— EXERCISE OBJECTIVE —
Quote every line from the top of the listing down to and including the line that contains "i když peníze máte, není zrovna snadné sehnat".

— ENTRIES SUPPLIED —
═══

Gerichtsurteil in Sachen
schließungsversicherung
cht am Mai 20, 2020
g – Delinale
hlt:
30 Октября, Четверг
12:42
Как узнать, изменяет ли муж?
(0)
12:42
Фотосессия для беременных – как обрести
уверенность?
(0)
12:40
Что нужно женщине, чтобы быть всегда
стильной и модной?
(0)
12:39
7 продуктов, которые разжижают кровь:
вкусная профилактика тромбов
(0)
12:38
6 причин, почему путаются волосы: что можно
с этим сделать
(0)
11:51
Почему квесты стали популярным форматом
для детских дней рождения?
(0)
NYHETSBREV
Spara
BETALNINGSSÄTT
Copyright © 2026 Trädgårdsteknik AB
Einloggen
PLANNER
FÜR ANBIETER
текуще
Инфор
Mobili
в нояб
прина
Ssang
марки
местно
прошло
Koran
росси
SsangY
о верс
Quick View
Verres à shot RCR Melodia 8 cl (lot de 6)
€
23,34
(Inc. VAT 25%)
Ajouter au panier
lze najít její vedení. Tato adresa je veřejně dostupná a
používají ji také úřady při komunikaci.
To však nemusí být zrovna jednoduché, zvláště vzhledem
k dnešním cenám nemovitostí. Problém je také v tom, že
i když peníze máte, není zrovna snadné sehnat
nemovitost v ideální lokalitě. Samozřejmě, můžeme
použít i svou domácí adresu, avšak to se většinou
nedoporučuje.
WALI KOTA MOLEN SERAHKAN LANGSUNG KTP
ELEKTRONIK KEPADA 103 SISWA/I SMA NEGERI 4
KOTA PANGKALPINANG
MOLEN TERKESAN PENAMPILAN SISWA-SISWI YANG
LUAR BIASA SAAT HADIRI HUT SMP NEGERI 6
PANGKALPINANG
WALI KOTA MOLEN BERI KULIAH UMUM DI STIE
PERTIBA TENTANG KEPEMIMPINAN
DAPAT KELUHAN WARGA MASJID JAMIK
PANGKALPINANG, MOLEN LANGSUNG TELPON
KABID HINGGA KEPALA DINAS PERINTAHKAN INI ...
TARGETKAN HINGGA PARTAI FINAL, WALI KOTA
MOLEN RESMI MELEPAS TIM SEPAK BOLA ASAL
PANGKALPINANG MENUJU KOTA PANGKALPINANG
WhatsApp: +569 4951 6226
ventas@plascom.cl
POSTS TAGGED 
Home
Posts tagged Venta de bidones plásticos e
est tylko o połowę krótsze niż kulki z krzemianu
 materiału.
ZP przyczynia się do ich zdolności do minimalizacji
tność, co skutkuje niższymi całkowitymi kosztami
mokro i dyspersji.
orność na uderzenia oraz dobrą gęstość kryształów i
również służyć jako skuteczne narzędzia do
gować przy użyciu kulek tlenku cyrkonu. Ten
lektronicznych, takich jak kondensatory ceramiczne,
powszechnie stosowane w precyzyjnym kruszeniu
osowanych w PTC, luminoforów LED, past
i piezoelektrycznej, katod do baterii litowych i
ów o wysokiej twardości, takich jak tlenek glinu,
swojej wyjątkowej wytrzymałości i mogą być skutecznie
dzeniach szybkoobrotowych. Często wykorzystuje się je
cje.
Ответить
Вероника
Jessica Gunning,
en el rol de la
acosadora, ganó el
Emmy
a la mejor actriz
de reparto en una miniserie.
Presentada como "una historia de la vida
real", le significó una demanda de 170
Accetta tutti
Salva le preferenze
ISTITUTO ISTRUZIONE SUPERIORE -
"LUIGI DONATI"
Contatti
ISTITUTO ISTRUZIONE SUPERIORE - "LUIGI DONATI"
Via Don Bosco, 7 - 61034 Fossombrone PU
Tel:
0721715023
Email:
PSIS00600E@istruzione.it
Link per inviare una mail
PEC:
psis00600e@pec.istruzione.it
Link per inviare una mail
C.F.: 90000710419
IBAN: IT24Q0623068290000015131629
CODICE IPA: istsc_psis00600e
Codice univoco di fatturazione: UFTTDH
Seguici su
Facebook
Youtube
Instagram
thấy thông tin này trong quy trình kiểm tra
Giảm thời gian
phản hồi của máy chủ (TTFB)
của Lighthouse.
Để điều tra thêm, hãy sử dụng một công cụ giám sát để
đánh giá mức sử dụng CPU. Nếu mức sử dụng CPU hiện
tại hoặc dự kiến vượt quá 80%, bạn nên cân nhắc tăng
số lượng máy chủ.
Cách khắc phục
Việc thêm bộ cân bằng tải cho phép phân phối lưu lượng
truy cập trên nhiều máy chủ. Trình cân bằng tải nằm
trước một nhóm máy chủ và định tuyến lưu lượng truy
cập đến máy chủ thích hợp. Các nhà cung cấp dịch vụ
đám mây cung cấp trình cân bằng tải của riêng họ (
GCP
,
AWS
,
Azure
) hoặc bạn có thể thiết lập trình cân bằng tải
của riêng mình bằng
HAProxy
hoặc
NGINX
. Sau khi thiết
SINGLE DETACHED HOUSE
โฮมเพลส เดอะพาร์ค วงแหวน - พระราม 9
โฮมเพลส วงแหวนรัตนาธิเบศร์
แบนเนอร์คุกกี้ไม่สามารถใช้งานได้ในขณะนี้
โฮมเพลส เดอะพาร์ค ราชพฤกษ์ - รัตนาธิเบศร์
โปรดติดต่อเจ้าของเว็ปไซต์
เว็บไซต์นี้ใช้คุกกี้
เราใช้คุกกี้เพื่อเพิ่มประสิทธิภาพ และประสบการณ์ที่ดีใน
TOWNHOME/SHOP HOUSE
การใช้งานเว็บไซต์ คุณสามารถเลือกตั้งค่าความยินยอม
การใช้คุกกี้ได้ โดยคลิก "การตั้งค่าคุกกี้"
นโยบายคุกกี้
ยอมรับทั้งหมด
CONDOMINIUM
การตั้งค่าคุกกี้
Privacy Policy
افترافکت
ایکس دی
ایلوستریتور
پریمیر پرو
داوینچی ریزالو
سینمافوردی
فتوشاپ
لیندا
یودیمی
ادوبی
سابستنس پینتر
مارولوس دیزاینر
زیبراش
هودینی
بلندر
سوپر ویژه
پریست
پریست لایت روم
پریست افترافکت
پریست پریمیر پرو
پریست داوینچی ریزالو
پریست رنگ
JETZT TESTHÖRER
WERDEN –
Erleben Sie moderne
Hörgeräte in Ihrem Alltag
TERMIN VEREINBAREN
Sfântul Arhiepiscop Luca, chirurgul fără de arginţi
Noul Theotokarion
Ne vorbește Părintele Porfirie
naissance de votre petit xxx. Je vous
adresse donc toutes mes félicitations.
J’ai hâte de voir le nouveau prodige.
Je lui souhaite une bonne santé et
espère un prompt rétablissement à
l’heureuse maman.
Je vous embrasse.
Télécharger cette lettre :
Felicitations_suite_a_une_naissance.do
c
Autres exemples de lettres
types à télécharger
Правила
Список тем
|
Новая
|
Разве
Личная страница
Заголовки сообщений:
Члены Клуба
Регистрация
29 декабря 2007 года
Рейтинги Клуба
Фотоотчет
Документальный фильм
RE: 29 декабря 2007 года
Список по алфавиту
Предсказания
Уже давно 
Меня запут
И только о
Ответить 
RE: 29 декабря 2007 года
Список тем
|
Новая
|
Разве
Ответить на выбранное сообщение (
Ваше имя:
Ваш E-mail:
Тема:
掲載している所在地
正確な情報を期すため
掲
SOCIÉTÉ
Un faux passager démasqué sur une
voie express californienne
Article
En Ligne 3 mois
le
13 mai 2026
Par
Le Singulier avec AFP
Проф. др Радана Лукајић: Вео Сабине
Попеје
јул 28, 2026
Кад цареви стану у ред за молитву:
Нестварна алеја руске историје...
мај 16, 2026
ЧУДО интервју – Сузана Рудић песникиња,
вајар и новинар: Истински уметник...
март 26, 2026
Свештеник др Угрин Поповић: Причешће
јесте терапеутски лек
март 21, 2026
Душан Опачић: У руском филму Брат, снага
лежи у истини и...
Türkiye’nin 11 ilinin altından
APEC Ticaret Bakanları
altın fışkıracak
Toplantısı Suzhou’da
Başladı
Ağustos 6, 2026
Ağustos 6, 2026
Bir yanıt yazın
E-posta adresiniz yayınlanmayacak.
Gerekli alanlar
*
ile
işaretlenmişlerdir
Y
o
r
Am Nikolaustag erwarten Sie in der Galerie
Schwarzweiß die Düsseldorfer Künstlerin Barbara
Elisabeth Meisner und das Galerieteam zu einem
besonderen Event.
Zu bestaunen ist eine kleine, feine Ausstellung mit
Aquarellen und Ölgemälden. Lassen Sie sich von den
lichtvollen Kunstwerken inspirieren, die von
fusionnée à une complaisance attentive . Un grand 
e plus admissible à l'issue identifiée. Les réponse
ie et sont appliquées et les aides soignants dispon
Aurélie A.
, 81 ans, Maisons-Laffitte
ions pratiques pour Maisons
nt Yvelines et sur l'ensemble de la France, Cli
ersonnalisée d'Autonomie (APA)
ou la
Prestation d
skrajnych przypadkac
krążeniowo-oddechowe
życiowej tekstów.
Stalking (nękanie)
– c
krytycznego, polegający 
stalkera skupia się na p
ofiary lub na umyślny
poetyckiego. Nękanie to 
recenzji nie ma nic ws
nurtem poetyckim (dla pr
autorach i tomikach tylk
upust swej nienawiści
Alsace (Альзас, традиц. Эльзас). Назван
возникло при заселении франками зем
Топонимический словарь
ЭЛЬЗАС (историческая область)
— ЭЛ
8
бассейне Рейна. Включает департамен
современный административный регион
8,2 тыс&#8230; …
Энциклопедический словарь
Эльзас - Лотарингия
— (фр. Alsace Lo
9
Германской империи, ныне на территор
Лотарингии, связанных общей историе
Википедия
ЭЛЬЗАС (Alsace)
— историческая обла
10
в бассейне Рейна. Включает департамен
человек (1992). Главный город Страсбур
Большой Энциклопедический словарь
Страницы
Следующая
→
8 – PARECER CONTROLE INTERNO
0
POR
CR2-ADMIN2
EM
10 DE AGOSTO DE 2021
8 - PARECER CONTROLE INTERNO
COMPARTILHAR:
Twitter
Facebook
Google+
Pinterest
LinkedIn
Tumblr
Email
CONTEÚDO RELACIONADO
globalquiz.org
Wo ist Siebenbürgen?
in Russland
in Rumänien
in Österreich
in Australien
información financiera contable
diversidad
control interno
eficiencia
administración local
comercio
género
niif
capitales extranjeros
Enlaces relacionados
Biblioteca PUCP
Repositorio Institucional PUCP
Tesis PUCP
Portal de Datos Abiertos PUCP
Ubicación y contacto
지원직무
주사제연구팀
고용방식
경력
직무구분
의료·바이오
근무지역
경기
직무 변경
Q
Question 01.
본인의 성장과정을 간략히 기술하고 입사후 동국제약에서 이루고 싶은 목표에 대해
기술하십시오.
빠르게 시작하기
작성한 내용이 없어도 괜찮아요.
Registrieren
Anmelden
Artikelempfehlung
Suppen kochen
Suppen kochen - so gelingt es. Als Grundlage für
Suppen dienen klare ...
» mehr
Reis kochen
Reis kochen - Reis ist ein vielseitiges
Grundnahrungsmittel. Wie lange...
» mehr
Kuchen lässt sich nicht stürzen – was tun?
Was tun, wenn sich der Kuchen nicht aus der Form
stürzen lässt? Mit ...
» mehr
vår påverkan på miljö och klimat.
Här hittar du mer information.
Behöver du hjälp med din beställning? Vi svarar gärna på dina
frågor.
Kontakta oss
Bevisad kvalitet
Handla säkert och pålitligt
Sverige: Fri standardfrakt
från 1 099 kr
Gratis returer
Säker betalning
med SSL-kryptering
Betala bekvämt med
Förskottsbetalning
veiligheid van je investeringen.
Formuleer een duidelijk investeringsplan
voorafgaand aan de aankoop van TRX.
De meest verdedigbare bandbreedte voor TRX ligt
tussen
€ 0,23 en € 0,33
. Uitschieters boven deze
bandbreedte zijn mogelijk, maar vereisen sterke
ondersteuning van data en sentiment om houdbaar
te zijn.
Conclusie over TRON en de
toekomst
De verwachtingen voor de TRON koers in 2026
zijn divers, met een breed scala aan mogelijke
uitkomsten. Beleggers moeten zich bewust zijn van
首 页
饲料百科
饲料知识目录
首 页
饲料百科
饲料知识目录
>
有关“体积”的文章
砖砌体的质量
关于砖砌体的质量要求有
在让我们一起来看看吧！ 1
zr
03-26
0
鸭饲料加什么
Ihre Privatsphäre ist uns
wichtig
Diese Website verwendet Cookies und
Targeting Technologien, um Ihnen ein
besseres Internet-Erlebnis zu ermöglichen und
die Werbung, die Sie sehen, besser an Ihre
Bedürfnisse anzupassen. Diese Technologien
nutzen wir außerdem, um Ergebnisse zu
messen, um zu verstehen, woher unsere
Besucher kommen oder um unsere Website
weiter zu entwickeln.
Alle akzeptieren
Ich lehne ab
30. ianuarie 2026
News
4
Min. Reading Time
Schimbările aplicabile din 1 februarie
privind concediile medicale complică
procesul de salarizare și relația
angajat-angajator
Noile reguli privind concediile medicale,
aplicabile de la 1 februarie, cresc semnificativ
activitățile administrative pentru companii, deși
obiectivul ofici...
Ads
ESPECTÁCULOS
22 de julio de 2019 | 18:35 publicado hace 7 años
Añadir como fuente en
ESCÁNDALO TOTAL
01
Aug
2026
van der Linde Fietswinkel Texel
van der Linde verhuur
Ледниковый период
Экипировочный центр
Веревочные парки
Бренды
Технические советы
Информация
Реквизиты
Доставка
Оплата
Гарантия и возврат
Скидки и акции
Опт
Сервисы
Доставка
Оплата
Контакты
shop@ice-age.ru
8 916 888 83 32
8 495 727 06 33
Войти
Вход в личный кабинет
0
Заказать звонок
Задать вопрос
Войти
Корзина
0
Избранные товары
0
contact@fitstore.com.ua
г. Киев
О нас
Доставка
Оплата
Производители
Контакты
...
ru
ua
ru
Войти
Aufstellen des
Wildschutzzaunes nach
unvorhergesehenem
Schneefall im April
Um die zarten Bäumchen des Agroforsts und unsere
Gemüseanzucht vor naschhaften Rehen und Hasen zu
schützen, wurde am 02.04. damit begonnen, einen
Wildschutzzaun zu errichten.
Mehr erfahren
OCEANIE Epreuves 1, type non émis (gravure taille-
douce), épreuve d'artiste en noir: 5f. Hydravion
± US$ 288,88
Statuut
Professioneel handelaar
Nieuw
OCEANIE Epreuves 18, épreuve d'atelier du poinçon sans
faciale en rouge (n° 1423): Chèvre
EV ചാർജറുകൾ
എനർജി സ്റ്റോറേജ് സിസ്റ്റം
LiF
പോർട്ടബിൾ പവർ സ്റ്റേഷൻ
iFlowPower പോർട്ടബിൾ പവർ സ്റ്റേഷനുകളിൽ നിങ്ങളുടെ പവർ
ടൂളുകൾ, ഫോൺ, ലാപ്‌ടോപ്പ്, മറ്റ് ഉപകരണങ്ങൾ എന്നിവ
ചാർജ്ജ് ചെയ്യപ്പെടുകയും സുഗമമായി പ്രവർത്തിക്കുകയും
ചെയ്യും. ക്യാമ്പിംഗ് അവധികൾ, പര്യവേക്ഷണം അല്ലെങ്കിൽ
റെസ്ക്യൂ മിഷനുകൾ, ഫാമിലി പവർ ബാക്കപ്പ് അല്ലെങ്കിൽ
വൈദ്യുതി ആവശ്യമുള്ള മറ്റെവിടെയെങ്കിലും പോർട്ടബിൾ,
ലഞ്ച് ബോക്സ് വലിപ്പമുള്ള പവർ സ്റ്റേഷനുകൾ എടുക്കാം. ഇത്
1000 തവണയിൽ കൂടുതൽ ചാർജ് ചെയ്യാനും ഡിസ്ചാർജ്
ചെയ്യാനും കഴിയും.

═══

— OUTPUT OF THE TASK —
Gerichtsurteil in Sachen
schließungsversicherung
cht am Mai 20, 2020
g – Delinale
hlt:
30 Октября, Четверг
12:42
Как узнать, изменяет ли муж?
(0)
12:42
Фотосессия для беременных – как обрести
уверенность?
(0)
12:40
Что нужно женщине, чтобы быть всегда
стильной и модной?
(0)
12:39
7 продуктов, которые разжижают кровь:
вкусная профилактика тромбов
(0)
12:38
6 причин, почему путаются волосы: что можно
с этим сделать
(0)
11:51
Почему квесты стали популярным форматом
для детских дней рождения?
(0)
NYHETSBREV
Spara
BETALNINGSSÄTT
Copyright © 2026 Trädgårdsteknik AB
Einloggen
PLANNER
FÜR ANBIETER
текуще
Инфор
Mobili
в нояб
прина
Ssang
марки
местно
прошло
Koran
росси
SsangY
о верс
Quick View
Verres à shot RCR Melodia 8 cl (lot de 6)
€
23,34
(Inc. VAT 25%)
Ajouter au panier
lze najít její vedení. Tato adresa je veřejně dostupná a
používají ji také úřady při komunikaci.
To však nemusí být zrovna jednoduché, zvláště vzhledem
k dnešním cenám nemovitostí. Problém je také v tom, že
i když peníze máte, není zrovna snadné sehnat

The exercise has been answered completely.